§ **Problem to work on**
Pictures are to be omitted. Output only the lines from the one containing "und neuartige Klangfarben" through the end of the data, word for word.

Transcribed page contents
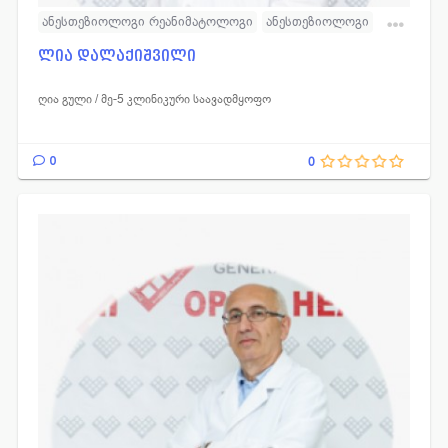
ანესთეზიოლოგი რეანიმატოლოგი
ანესთეზიოლოგი
რეანიმატოლოგი
ლია დალაქიშვილი
ღია გული / მე-5 კლინიკური საავადმყოფო
0
0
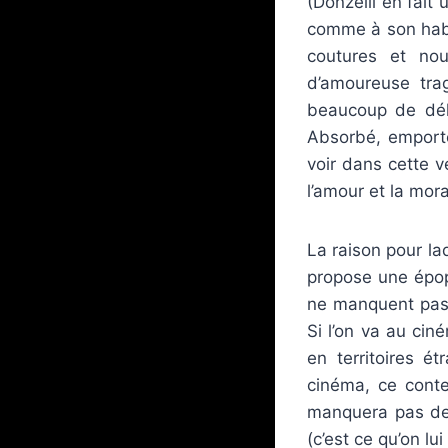
(Donzelli en fait 
comme à son habit
coutures et nou
d’amoureuse trag
beaucoup de dél
Absorbé, emporté 
voir dans cette v
l’amour et la mora
La raison pour la
propose une épopé
ne manquent pas,
Si l’on va au cin
en territoires é
cinéma, ce conte
manquera pas de 
(c’est ce qu’on lu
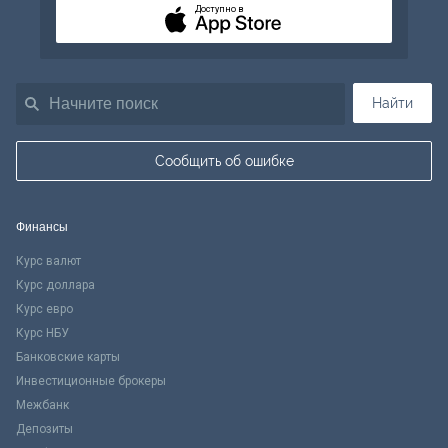
Доступно в
Найти
Сообщить об ошибке
Финансы
Курс валют
Курс доллара
Курс евро
Курс НБУ
Банковские карты
Инвестиционные брокеры
Межбанк
Депозиты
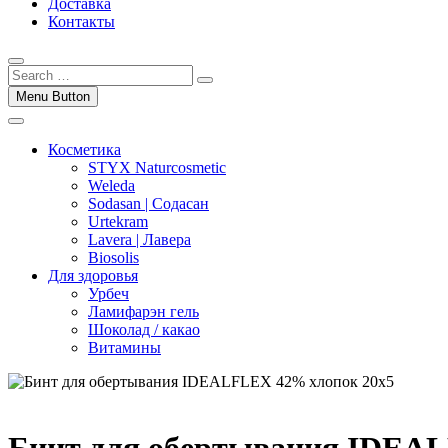
Доставка
Контакты
Menu Button
Косметика
STYX Naturcosmetic
Weleda
Sodasan | Содасан
Urtekram
Lavera | Лавера
Biosolis
Для здоровья
Урбеч
Ламифарэн гель
Шоколад / какао
Витамины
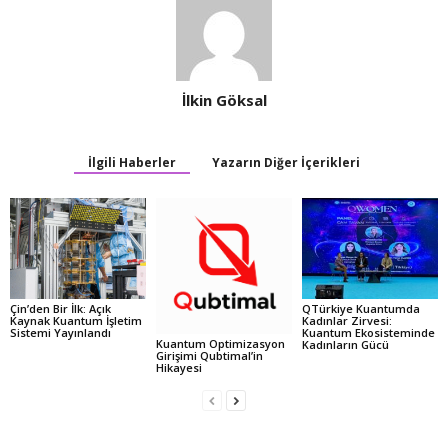
İlkin Göksal
İlgili Haberler
Yazarın Diğer İçerikleri
Çin’den Bir İlk: Açık
QTürkiye Kuantumda
Kaynak Kuantum İşletim
Kadınlar Zirvesi:
Sistemi Yayınlandı
Kuantum Ekosisteminde
Kuantum Optimizasyon
Kadınların Gücü
Girişimi Qubtimal’in
Hikayesi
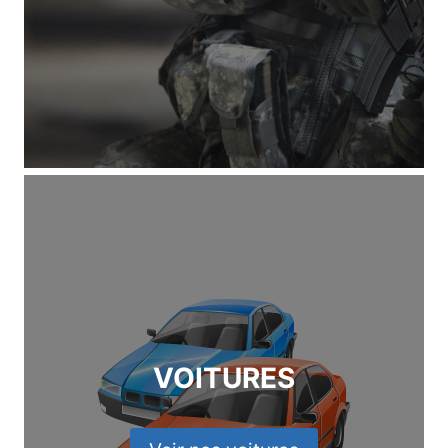
VOITURES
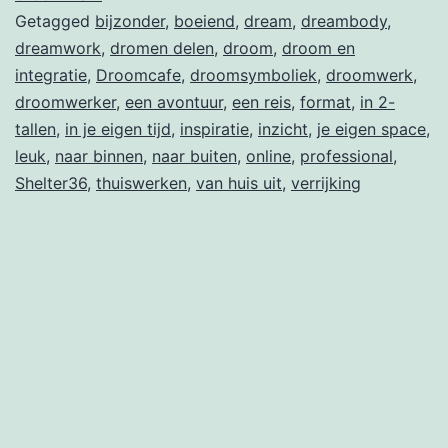
Getagged
bijzonder
,
boeiend
,
dream
,
dreambody
,
dreamwork
,
dromen delen
,
droom
,
droom en
integratie
,
Droomcafe
,
droomsymboliek
,
droomwerk
,
droomwerker
,
een avontuur
,
een reis
,
format
,
in 2-
tallen
,
in je eigen tijd
,
inspiratie
,
inzicht
,
je eigen space
,
leuk
,
naar binnen
,
naar buiten
,
online
,
professional
,
Shelter36
,
thuiswerken
,
van huis uit
,
verrijking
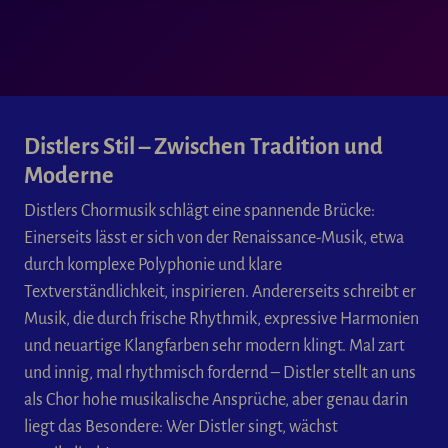
Distlers Stil – Zwischen Tradition und
Moderne
Distlers Chormusik schlägt eine spannende Brücke:
Einerseits lässt er sich von der Renaissance-Musik, etwa
durch komplexe Polyphonie und klare
Textverständlichkeit, inspirieren. Andererseits schreibt er
Musik, die durch frische Rhythmik, expressive Harmonien
und neuartige Klangfarben sehr modern klingt. Mal zart
und innig, mal rhythmisch fordernd – Distler stellt an uns
als Chor hohe musikalische Ansprüche, aber genau darin
liegt das Besondere: Wer Distler singt, wächst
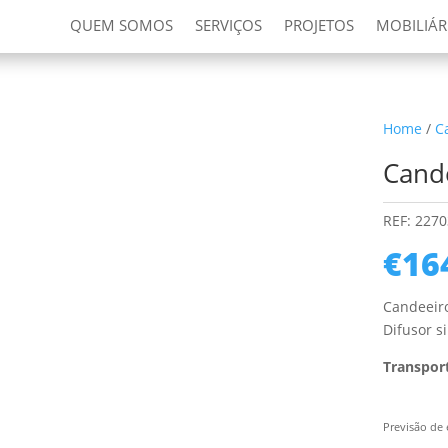
QUEM SOMOS
SERVIÇOS
PROJETOS
MOBILIÁR
Home
/
C
Cand
REF:
2270
€
16
Candeeir
Difusor s
Transport
Previsão de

§ **Written solution**
und neuartige Klangfarben sehr modern klingt. Mal zart
und innig, mal rhythmisch fordernd – Distler stellt an uns
als Chor hohe musikalische Ansprüche, aber genau darin
liegt das Besondere: Wer Distler singt, wächst
QUEM SOMOS
SERVIÇOS
PROJETOS
MOBILIÁR
Home
/
C
Cand
REF:
2270
€
16
Candeeir
Difusor s
Transport
Previsão de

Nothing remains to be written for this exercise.